■ DATA EXTRACT ■
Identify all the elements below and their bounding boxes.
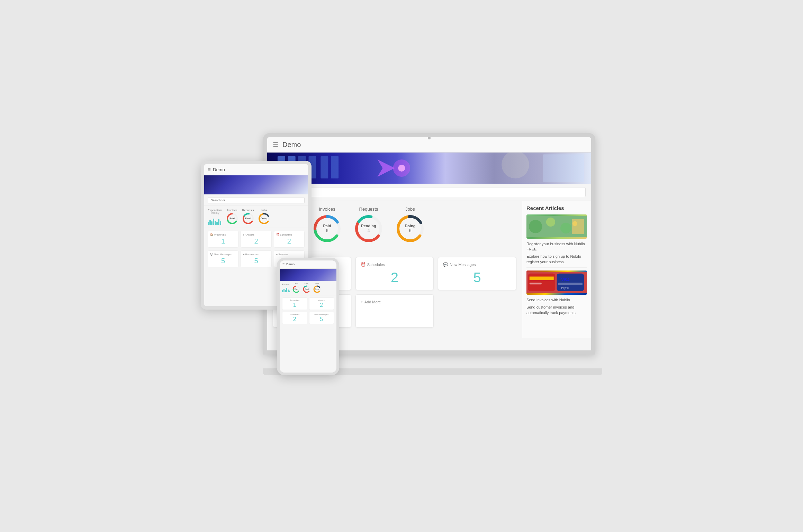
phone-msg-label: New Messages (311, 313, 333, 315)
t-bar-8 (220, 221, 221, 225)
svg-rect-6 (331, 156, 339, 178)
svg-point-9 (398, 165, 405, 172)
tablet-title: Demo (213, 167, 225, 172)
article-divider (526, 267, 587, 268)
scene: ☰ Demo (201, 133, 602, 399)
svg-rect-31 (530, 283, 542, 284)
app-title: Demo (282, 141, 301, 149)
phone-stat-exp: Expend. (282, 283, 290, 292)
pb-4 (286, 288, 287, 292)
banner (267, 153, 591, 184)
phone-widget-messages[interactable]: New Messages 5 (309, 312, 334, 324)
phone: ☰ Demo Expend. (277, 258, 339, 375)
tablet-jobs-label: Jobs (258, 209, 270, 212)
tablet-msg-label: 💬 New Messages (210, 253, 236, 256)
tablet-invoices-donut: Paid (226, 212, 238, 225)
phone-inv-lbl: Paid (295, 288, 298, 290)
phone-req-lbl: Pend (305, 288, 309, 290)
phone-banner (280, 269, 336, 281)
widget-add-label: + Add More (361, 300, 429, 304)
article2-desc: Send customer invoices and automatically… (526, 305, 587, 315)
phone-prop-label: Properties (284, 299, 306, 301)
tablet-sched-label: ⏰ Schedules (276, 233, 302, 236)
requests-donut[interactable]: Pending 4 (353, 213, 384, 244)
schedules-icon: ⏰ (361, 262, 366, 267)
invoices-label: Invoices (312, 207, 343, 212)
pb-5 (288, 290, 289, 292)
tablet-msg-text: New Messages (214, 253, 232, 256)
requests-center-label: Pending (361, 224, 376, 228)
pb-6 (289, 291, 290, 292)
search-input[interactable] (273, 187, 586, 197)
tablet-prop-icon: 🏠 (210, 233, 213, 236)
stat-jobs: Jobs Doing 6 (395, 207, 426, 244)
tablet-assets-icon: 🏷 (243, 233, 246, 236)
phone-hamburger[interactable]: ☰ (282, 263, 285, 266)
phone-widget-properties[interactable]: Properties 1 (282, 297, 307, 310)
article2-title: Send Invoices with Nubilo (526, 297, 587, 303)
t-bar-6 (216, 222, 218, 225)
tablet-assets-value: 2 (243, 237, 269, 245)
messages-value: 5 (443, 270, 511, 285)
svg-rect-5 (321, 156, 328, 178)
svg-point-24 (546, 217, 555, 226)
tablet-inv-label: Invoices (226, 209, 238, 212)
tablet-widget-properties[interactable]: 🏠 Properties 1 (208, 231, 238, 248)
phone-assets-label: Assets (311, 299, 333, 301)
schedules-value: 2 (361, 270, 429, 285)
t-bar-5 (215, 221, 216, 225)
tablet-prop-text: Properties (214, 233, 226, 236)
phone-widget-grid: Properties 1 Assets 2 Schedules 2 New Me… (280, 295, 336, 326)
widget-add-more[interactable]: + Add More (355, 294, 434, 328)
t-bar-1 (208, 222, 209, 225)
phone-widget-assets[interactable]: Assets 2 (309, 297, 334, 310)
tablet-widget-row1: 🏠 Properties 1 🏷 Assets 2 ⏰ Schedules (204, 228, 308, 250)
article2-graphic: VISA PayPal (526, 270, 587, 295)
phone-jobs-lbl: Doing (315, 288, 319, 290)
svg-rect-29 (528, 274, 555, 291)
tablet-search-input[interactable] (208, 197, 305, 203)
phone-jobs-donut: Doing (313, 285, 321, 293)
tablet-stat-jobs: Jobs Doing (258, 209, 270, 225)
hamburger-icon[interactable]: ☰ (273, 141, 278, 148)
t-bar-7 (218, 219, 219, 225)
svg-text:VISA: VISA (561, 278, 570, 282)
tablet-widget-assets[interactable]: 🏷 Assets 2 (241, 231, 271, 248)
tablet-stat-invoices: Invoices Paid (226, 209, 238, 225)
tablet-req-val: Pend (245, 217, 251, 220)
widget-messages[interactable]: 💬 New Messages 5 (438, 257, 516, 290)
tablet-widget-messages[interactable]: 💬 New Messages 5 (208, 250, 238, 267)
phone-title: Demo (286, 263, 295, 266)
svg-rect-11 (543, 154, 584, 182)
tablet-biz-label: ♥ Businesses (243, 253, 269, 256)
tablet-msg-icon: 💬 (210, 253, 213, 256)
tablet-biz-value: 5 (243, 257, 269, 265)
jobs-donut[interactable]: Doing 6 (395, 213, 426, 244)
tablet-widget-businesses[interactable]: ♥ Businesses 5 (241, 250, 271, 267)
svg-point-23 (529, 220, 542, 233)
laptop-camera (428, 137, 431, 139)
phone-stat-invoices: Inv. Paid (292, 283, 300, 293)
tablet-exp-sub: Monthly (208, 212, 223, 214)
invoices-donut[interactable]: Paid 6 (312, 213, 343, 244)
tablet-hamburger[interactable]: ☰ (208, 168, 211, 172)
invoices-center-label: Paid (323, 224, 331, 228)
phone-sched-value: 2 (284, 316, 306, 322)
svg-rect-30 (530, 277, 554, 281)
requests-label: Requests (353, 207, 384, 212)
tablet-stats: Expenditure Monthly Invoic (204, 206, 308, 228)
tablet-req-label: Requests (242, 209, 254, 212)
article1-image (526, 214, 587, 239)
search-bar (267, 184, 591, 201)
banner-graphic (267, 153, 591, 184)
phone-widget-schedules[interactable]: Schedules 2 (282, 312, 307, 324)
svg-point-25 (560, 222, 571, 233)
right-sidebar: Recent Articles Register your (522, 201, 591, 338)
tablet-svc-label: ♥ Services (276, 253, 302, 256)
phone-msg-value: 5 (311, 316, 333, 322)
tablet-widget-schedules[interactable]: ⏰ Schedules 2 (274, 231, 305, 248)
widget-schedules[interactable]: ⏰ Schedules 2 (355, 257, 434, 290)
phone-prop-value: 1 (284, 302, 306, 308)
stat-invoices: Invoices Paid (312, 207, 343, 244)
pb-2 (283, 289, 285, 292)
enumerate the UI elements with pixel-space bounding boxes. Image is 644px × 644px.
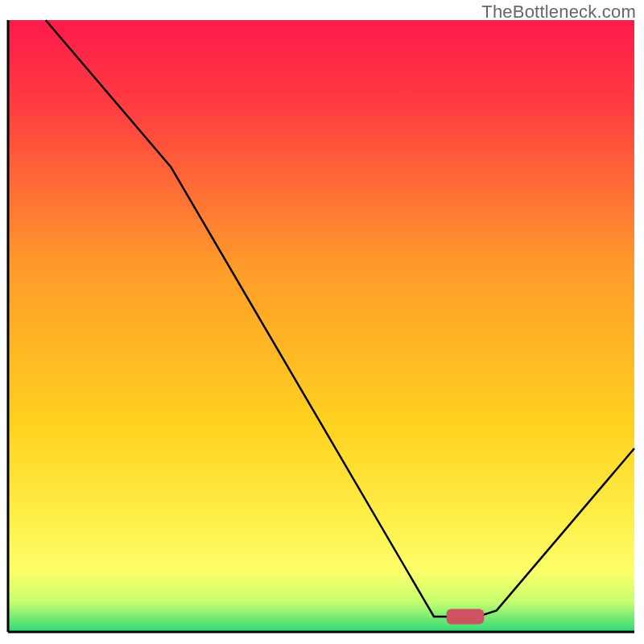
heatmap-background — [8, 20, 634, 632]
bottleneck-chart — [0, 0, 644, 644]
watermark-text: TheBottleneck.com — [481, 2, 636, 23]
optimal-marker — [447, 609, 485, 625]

■ HOW TO COMPLETE THIS TASK ■
Give the records back exactly. Leave the pictures out.

■ ANSWER FOR THIS EXERCISE ■
Identify all the elements below and their bounding boxes.
phone-msg-label: New Messages (311, 313, 333, 315)
t-bar-8 (220, 221, 221, 225)
svg-rect-6 (331, 156, 339, 178)
svg-point-9 (398, 165, 405, 172)
tablet-title: Demo (213, 167, 225, 172)
article-divider (526, 267, 587, 268)
scene: ☰ Demo (201, 133, 602, 399)
svg-rect-31 (530, 283, 542, 284)
app-title: Demo (282, 141, 301, 149)
phone-stat-exp: Expend. (282, 283, 290, 292)
pb-4 (286, 288, 287, 292)
banner (267, 153, 591, 184)
phone-widget-messages[interactable]: New Messages 5 (309, 312, 334, 324)
phone: ☰ Demo Expend. (277, 258, 339, 375)
tablet-jobs-label: Jobs (258, 209, 270, 212)
tablet-msg-label: 💬 New Messages (210, 253, 236, 256)
tablet-invoices-donut: Paid (226, 212, 238, 225)
phone-inv-lbl: Paid (295, 288, 298, 290)
phone-req-lbl: Pend (305, 288, 309, 290)
phone-banner (280, 269, 336, 281)
widget-add-label: + Add More (361, 300, 429, 304)
article2-desc: Send customer invoices and automatically… (526, 305, 587, 315)
phone-prop-label: Properties (284, 299, 306, 301)
tablet-sched-label: ⏰ Schedules (276, 233, 302, 236)
requests-donut[interactable]: Pending 4 (353, 213, 384, 244)
schedules-icon: ⏰ (361, 262, 366, 267)
invoices-label: Invoices (312, 207, 343, 212)
pb-5 (288, 290, 289, 292)
tablet-msg-text: New Messages (214, 253, 232, 256)
requests-center-label: Pending (361, 224, 376, 228)
pb-6 (289, 291, 290, 292)
search-input[interactable] (273, 187, 586, 197)
tablet-prop-icon: 🏠 (210, 233, 213, 236)
stat-jobs: Jobs Doing 6 (395, 207, 426, 244)
tablet-assets-icon: 🏷 (243, 233, 246, 236)
phone-hamburger[interactable]: ☰ (282, 263, 285, 266)
phone-widget-properties[interactable]: Properties 1 (282, 297, 307, 310)
article2-title: Send Invoices with Nubilo (526, 297, 587, 303)
t-bar-6 (216, 222, 218, 225)
tablet-assets-value: 2 (243, 237, 269, 245)
messages-value: 5 (443, 270, 511, 285)
svg-rect-5 (321, 156, 328, 178)
svg-point-24 (546, 217, 555, 226)
tablet-inv-label: Invoices (226, 209, 238, 212)
tablet-widget-properties[interactable]: 🏠 Properties 1 (208, 231, 238, 248)
phone-assets-label: Assets (311, 299, 333, 301)
schedules-value: 2 (361, 270, 429, 285)
t-bar-5 (215, 221, 216, 225)
tablet-prop-text: Properties (214, 233, 226, 236)
phone-widget-grid: Properties 1 Assets 2 Schedules 2 New Me… (280, 295, 336, 326)
widget-add-more[interactable]: + Add More (355, 294, 434, 328)
t-bar-1 (208, 222, 209, 225)
phone-widget-assets[interactable]: Assets 2 (309, 297, 334, 310)
tablet-widget-row1: 🏠 Properties 1 🏷 Assets 2 ⏰ Schedules (204, 228, 308, 250)
article2-graphic: VISA PayPal (526, 270, 587, 295)
phone-jobs-lbl: Doing (315, 288, 319, 290)
svg-rect-29 (528, 274, 555, 291)
tablet-search-input[interactable] (208, 197, 305, 203)
phone-jobs-donut: Doing (313, 285, 321, 293)
tablet-stat-jobs: Jobs Doing (258, 209, 270, 225)
hamburger-icon[interactable]: ☰ (273, 141, 278, 148)
t-bar-7 (218, 219, 219, 225)
svg-text:VISA: VISA (561, 278, 570, 282)
tablet-widget-assets[interactable]: 🏷 Assets 2 (241, 231, 271, 248)
tablet-stat-invoices: Invoices Paid (226, 209, 238, 225)
tablet-req-val: Pend (245, 217, 251, 220)
widget-messages[interactable]: 💬 New Messages 5 (438, 257, 516, 290)
tablet-widget-messages[interactable]: 💬 New Messages 5 (208, 250, 238, 267)
phone-title: Demo (286, 263, 295, 266)
svg-rect-11 (543, 154, 584, 182)
tablet-biz-label: ♥ Businesses (243, 253, 269, 256)
tablet-msg-icon: 💬 (210, 253, 213, 256)
tablet-biz-value: 5 (243, 257, 269, 265)
jobs-donut[interactable]: Doing 6 (395, 213, 426, 244)
tablet-widget-businesses[interactable]: ♥ Businesses 5 (241, 250, 271, 267)
svg-point-23 (529, 220, 542, 233)
laptop-camera (428, 137, 431, 139)
phone-stat-invoices: Inv. Paid (292, 283, 300, 293)
tablet-exp-sub: Monthly (208, 212, 223, 214)
invoices-donut[interactable]: Paid 6 (312, 213, 343, 244)
tablet-hamburger[interactable]: ☰ (208, 168, 211, 172)
invoices-center-label: Paid (323, 224, 331, 228)
phone-sched-value: 2 (284, 316, 306, 322)
svg-rect-30 (530, 277, 554, 281)
requests-label: Requests (353, 207, 384, 212)
tablet-stats: Expenditure Monthly Invoic (204, 206, 308, 228)
tablet-req-label: Requests (242, 209, 254, 212)
article1-image (526, 214, 587, 239)
search-bar (267, 184, 591, 201)
banner-graphic (267, 153, 591, 184)
phone-widget-schedules[interactable]: Schedules 2 (282, 312, 307, 324)
svg-point-25 (560, 222, 571, 233)
right-sidebar: Recent Articles Register your (522, 201, 591, 338)
tablet-svc-label: ♥ Services (276, 253, 302, 256)
phone-msg-value: 5 (311, 316, 333, 322)
tablet-widget-schedules[interactable]: ⏰ Schedules 2 (274, 231, 305, 248)
widget-schedules[interactable]: ⏰ Schedules 2 (355, 257, 434, 290)
phone-prop-value: 1 (284, 302, 306, 308)
stat-invoices: Invoices Paid (312, 207, 343, 244)
pb-2 (283, 289, 285, 292)
enumerate the UI elements with pixel-space bounding boxes. Image is 644px × 644px.
heatmap-background — [8, 20, 634, 632]
bottleneck-chart — [0, 0, 644, 644]
watermark-text: TheBottleneck.com — [481, 2, 636, 23]
optimal-marker — [447, 609, 485, 625]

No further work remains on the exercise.